• **TASK DESCRIPTION**: Collect every line of the records below that contains the word "réponse".

• **INPUT FOR THIS TASK**:
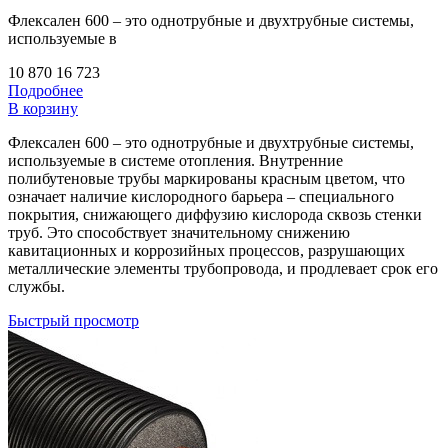
Флексален 600 – это однотрубные и двухтрубные системы,
используемые в
10 870
16 723
Подробнее
В корзину
Флексален 600 – это однотрубные и двухтрубные системы,
используемые в системе отопления. Внутренние
полибутеновые трубы маркированы красным цветом, что
означает наличие кислородного барьера – специального
покрытия, снижающего диффузию кислорода сквозь стенки
труб. Это способствует значительному снижению
кавитационных и коррозийных процессов, разрушающих
металлические элементы трубопровода, и продлевает срок его
службы.
Быстрый просмотр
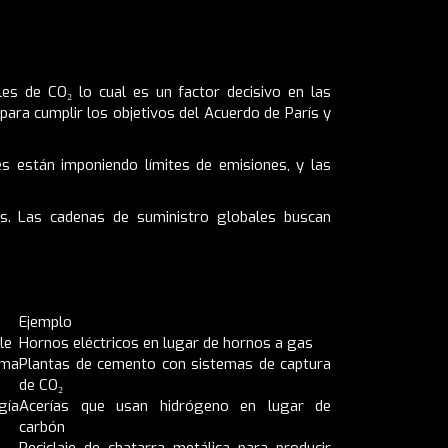
es de CO₂ lo cual es un factor decisivo en las
ara cumplir los objetivos del Acuerdo de París y
s están imponiendo límites de emisiones, y las
s. Las cadenas de suministro globales buscan
Ejemplo
le
Hornos eléctricos en lugar de hornos a gas
rma
Plantas de cemento con sistemas de captura
de CO₂
gía
Acerías que usan hidrógeno en lugar de
carbón
Reciclaje de chatarra metálica para producir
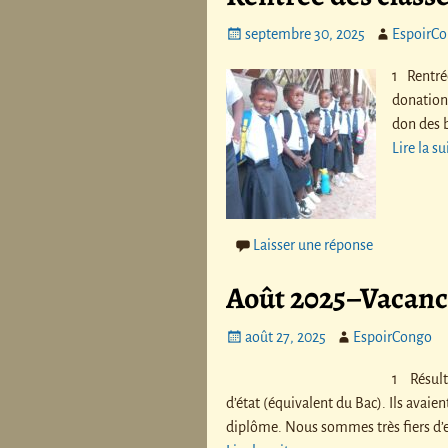
septembre 30, 2025
EspoirC
1 Rentré
donation 
don des b
Lire la s
Laisser une réponse
Août 2025–Vacance
août 27, 2025
EspoirCongo
1 Résulta
d’état (équivalent du Bac). Ils avaien
diplôme. Nous sommes très fiers d’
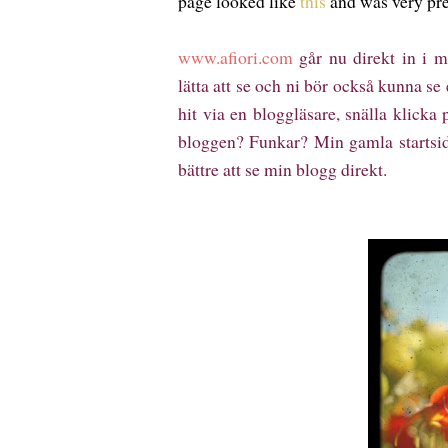
page looked like
this
and was very pret
www.afiori.com
går nu direkt in i m
lätta att se och ni bör också kunna se
hit via en bloggläsare, snälla klicka
bloggen? Funkar? Min gamla startsid
bättre att se min blogg direkt.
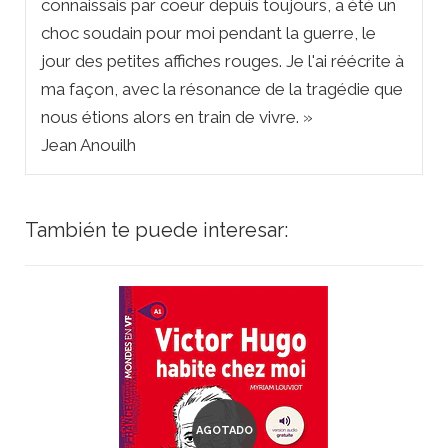
connaissais par coeur depuis toujours, a été un
choc soudain pour moi pendant la guerre, le
jour des petites affiches rouges. Je l'ai réécrite à
ma façon, avec la résonance de la tragédie que
nous étions alors en train de vivre. »
Jean Anouilh
También te puede interesar:
AGOTADO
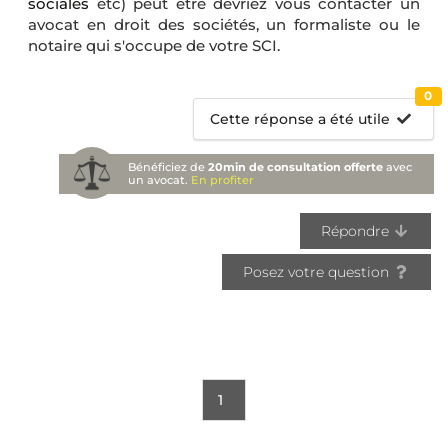
sociales
etc) peut être devriez vous contacter un
avocat en droit des sociétés, un formaliste ou le
notaire qui s'occupe de votre SCI.
0
Cette réponse a été utile
Bénéficiez de
20min de consultation offerte
avec
un avocat.
En profiter
Répondre
Posez votre question
1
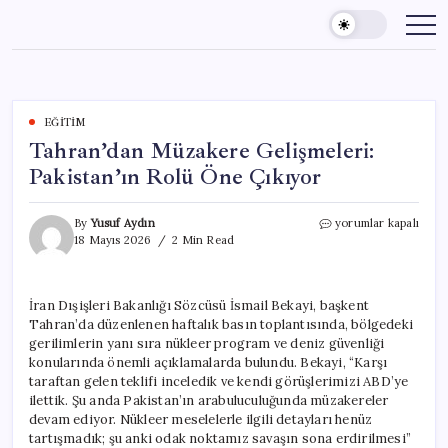
Skip
to
content
EĞITIM
Tahran’dan Müzakere Gelişmeleri:
Pakistan’ın Rolü Öne Çıkıyor
Tahran’dan
By
Yusuf Aydın
yorumlar kapalı
Müzakere
18 Mayıs 2026
2 Min Read
Gelişmeleri:
Pakistan’ın
Rolü
İran Dışişleri Bakanlığı Sözcüsü İsmail Bekayi, başkent
Öne
Tahran’da düzenlenen haftalık basın toplantısında, bölgedeki
Çıkıyor
için
gerilimlerin yanı sıra nükleer program ve deniz güvenliği
konularında önemli açıklamalarda bulundu. Bekayi, “Karşı
taraftan gelen teklifi inceledik ve kendi görüşlerimizi ABD’ye
ilettik. Şu anda Pakistan’ın arabuluculuğunda müzakereler
devam ediyor. Nükleer meselelerle ilgili detayları henüz
tartışmadık; şu anki odak noktamız savaşın sona erdirilmesi”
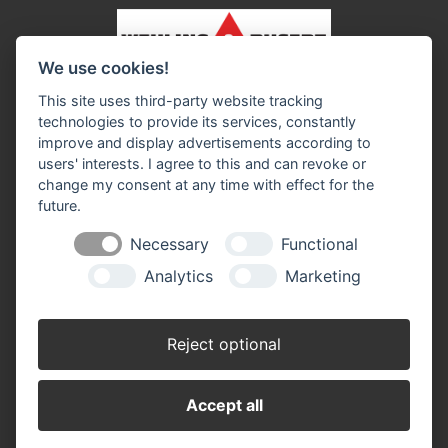
We use cookies!
Impressum
Datenschutz
Widerruf-Formular
This site uses third-party website tracking
Cookie-Einstellungen ändern
technologies to provide its services, constantly
improve and display advertisements according to
users' interests. I agree to this and can revoke or
Wehling & Busert GmbH
change my consent at any time with effect for the
Lerchenweg 28
future.
46354 Südlohn
Telefon: 0 28 62 / 98 02 - 0
Necessary
Functional
Telefax: 0 28 62 / 98 02 - 420
info@w-b.de
Analytics
Marketing
Öffnungszeiten:
Montag - Freitag 07.00 - 17.00 Uhr
Reject optional
Samstag 07.00 - 12.00 Uhr
Accept all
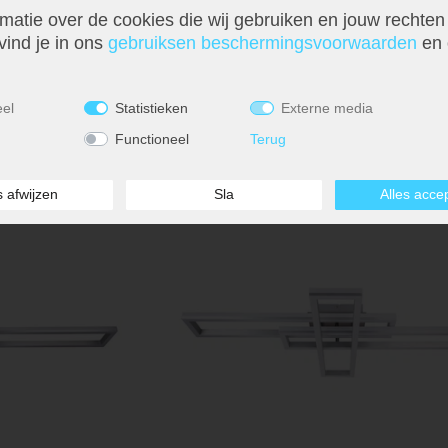
matie over de cookies die wij gebruiken en jouw rechten
dverlichting,
LED plafondlamp, zwart, dimbaar, L 53 cm
4 cm
vind je in ons
gebruiks­en beschermings­voorwaarden
en 
€ 143,99
eel
Statistieken
Externe media
Functioneel
Terug
s afwijzen
Sla
Alles acce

• **SOLUTION TO THIS TASK**:
Laisser une réponse
Cette réponse a été utile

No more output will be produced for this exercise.